Fire also kills off land snails, which facilitate the transfer of parasitic brainworms from deer to moose, according to Mike Schrage, a Fond du Lac band biologist who has documented the affinity of moose for fire. The land snail is what’s known as an intermediate host, notes Schrage, who spoke to the Timberjay about his research last year.
The snails ingest the brainworms, most likely from deer scat, and then spread the disease when moose accidentally consume the snails while browsing vegetation. Each time a fire rolls through, it clears the landscape of the snails that make the spread of the deadly brainworm possible and it can take many years for the brainworm transmission to begin again.
Finally, fire tends to release a lot of nutrients into the soil, and that means regenerating growth is likely highly nutritious for moose, which improves their ability to fight off disease, or fend off predators like wolves. “We’re talking about an 800 to 1,000-pound animal that makes its living on leaves and twigs,” said Schrage. The quality of that forage makes a huge difference.
Causes of the decline
After several years of intensive research of GPS-collared moose in the region, DNR biologists have concluded that there’s no one factor behind the population decline. Instead, it’s a combination of factors, including relatively high predation from the state’s robust wolf population along with a host of diseases caused mostly by parasites, such as brainworm, winter ticks, and liver flukes.

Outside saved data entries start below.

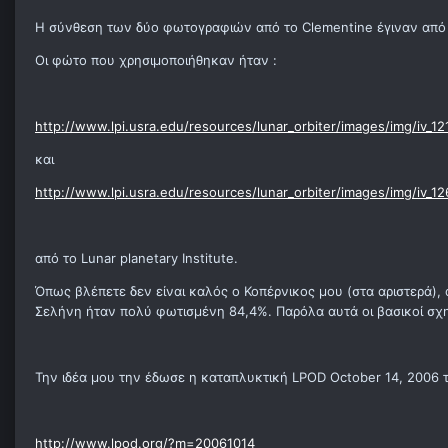
H σύνθεση των δύο φωτογραφιών από το Clementine έγιναν από 
Οι φώτο που χρησιμοποιήθηκαν ήταν :
http://www.lpi.usra.edu/resources/lunar_orbiter/images/img/iv_12
και
http://www.lpi.usra.edu/resources/lunar_orbiter/images/img/iv_12
από το Lunar planetary Institute.
Όπως βλέπετε δεν είναι καλός ο Κοπέρνικος μου (στα αριστερά), α
Σελήνη ήταν πολύ φωτισμένη 84,4%. Παρόλα αυτά οι βασικοί σχη
Την ιδέα μου την έδωσε η καταπλυκτική LPOD October 14, 2006 του
http://www.lpod.org/?m=20061014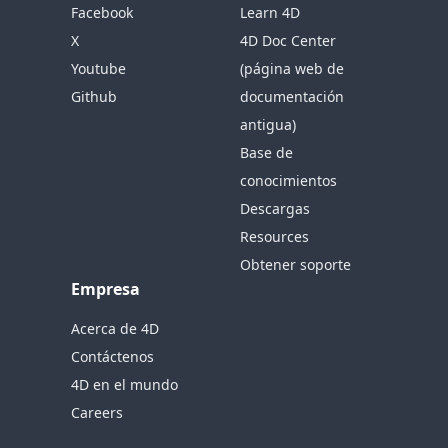
Facebook
Learn 4D
X
4D Doc Center
Youtube
(página web de
Github
documentación
antigua)
Base de
conocimientos
Descargas
Resources
Obtener soporte
Empresa
Acerca de 4D
Contáctenos
4D en el mundo
Careers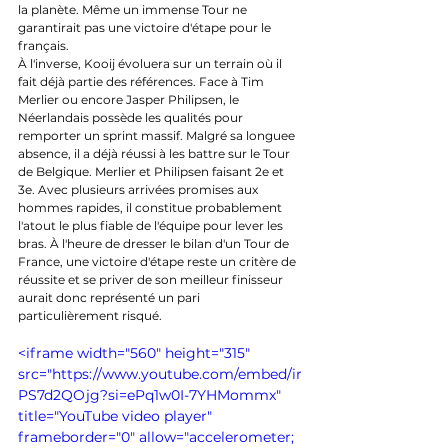
la planète. Même un immense Tour ne 
garantirait pas une victoire d'étape pour le 
français.
À l'inverse, Kooij évoluera sur un terrain où il 
fait déjà partie des références. Face à Tim 
Merlier ou encore Jasper Philipsen, le 
Néerlandais possède les qualités pour 
remporter un sprint massif. Malgré sa longuee 
absence, il a déjà réussi à les battre sur le Tour 
de Belgique. Merlier et Philipsen faisant 2e et 
3e. Avec plusieurs arrivées promises aux 
hommes rapides, il constitue probablement 
l'atout le plus fiable de l'équipe pour lever les 
bras. À l'heure de dresser le bilan d'un Tour de 
France, une victoire d'étape reste un critère de 
réussite et se priver de son meilleur finisseur 
aurait donc représenté un pari 
particulièrement risqué.
<iframe width="560" height="315" 
src="https://www.youtube.com/embed/ir
PS7d2QOjg?si=ePq1w0I-7YHMommx" 
title="YouTube video player" 
frameborder="0" allow="accelerometer; 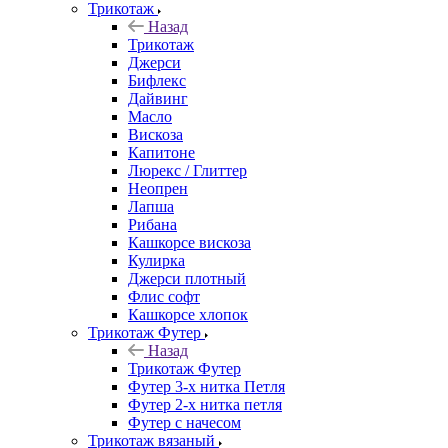
Трикотаж
Назад
Трикотаж
Джерси
Бифлекс
Дайвинг
Масло
Вискоза
Капитоне
Люрекс / Глиттер
Неопрен
Лапша
Рибана
Кашкорсе вискоза
Кулирка
Джерси плотный
Флис софт
Кашкорсе хлопок
Трикотаж Футер
Назад
Трикотаж Футер
Футер 3-х нитка Петля
Футер 2-х нитка петля
Футер с начесом
Трикотаж вязаный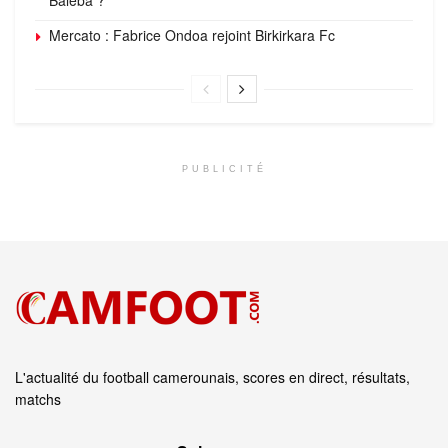
Mercato : Fabrice Ondoa rejoint Birkirkara Fc
PUBLICITÉ
L'actualité du football camerounais, scores en direct, résultats,
matchs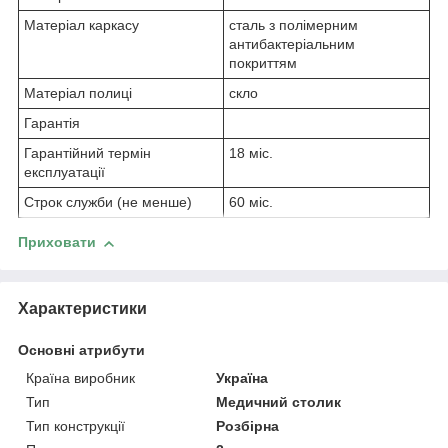
Матеріал каркасу
сталь з полімерним
антибактеріальним
покриттям
Матеріал полиці
скло
Гарантія
Гарантійний термін
18 міс.
експлуатації
Строк служби (не менше)
60 міс.
Приховати
Характеристики
Основні атрибути
Країна виробник
Україна
Тип
Медичний столик
Тип конструкції
Розбірна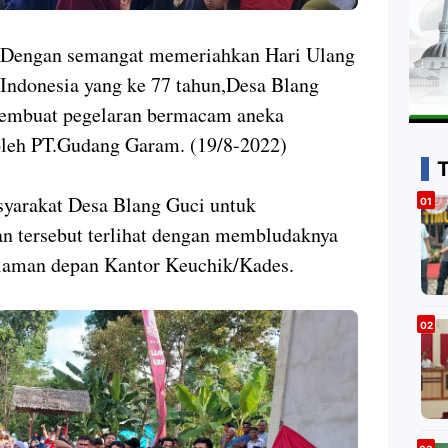
-Dengan semangat memeriahkan Hari Ulang
ndonesia yang ke 77 tahun,Desa Blang
embuat pegelaran bermacam aneka
oleh PT.Gudang Garam. (19/8-2022)
yarakat Desa Blang Guci untuk
 tersebut terlihat dengan membludaknya
laman depan Kantor Keuchik/Kades.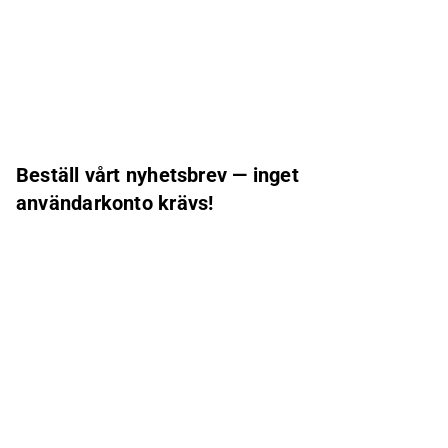
Beställ vårt nyhetsbrev — inget
användarkonto krävs!
Morgonrapport (på finska)
Inderes nyhetsbrev
Nordic Events
Inderes Femme
E-postadress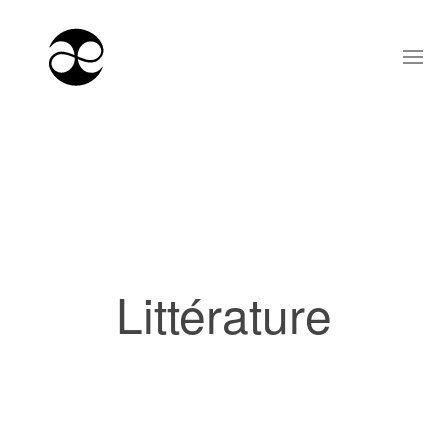
Littérature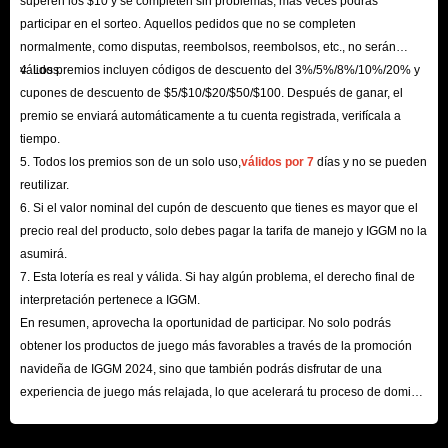
superen los $10 y se completen sin problemas, más veces podrás
Si eres un jugador profesional, muchos torneos ofrecerán diamantes MLBB
participar en el sorteo. Aquellos pedidos que no se completen
como premios en lugar de efectivo. Por lo general, son eventos de base que
normalmente, como disputas, reembolsos, reembolsos, etc., no serán
se llevan a cabo en plataformas de redes sociales, por lo que unirse a
válidos.
4. Los premios incluyen códigos de descuento del 3%/5%/8%/10%/20% y
grupos y comunidades de Facebook en plataformas como X y Reddit puede
cupones de descuento de $5/$10/$20/$50/$100. Después de ganar, el
ayudar.
premio se enviará automáticamente a tu cuenta registrada, verifícala a
tiempo.
5. Completa encuestas de Google Play
5. Todos los premios son de un solo uso,
válidos por 7
días y no se pueden
Siempre tienes la opción de participar en encuestas de Google Play y
reutilizar.
desbloquear créditos gratuitos de Google Play, que luego puedes usar para
6. Si el valor nominal del cupón de descuento que tienes es mayor que el
canjear algunos diamantes gratis en Mobile Legends.
precio real del producto, solo debes pagar la tarifa de manejo y IGGM no la
6. Compra en tiendas de terceros
asumirá.
7. Esta lotería es real y válida. Si hay algún problema, el derecho final de
Sin embargo, para más jugadores de MLBB, gastar algo de dinero real para
interpretación pertenece a IGGM.
comprar directamente Mobile Legends Bang Bang Diamonds en algunas
En resumen, aprovecha la oportunidad de participar. No solo podrás
tiendas de terceros confiables es la forma más fácil. Puedes dedicar más
obtener los productos de juego más favorables a través de la promoción
tiempo a actividades y desafíos divertidos y evitar la rutina aburrida.
navideña de IGGM 2024, sino que también podrás disfrutar de una
experiencia de juego más relajada, lo que acelerará tu proceso de dominio
del mundo de los juegos. ¡Esperamos tu visita aquí!
¿Cuáles son los beneficios de comprar recargas de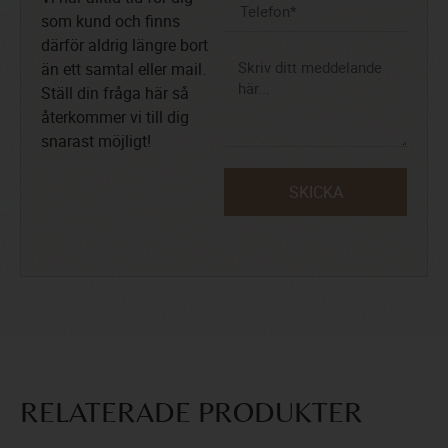
som kund och finns
därför aldrig längre bort
än ett samtal eller mail.
Ställ din fråga här så
återkommer vi till dig
snarast möjligt!
SKICKA
RELATERADE PRODUKTER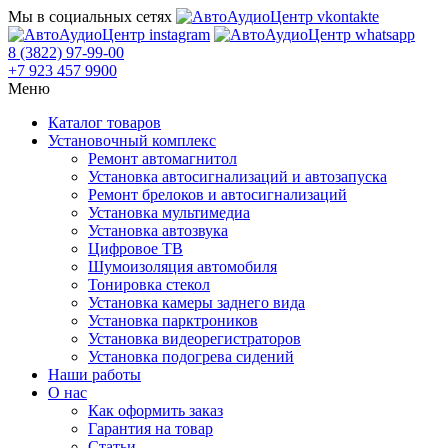
Мы в социальных сетях
8 (3822) 97-99-00
+7 923 457 9900
Меню
Каталог товаров
Установочный комплекс
Ремонт автомагнитол
Установка автосигнализаций и автозапуска
Ремонт брелоков и автосигнализаций
Установка мультимедиа
Установка автозвука
Цифровое ТВ
Шумоизоляция автомобиля
Тонировка стекол
Установка камеры заднего вида
Установка парктроников
Установка видеорегистраторов
Установка подогрева сидений
Наши работы
О нас
Как оформить заказ
Гарантия на товар
Статьи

Whitetail deer are known to be carriers of both brainworm and live flukes and moose success appears increasingly to be linked to lower whitetail density.
According to DelGuidice, moose reproductive success and adult survival have the greatest impact on the annual count and dynamics of the moose population over time.
“We know from our research that adult female moose are getting pregnant,” DelGiudice said. “The problem is there aren’t enough female moose that are successfully producing calves and raising them to one year. That’s a significant challenge in our efforts to maintain Minnesota’s moose population.”
The DNR’s detailed field research has shown that wolf predation has consistently accounted for about two-thirds of the calf mortality and one-third of the adult mortality. In some cases, injuries suffered during predation attempts – not the predation itself – ultimately killed the adult moose. In others, sickness or disease likely made the adult moose more vulnerable to predation, according to researchers.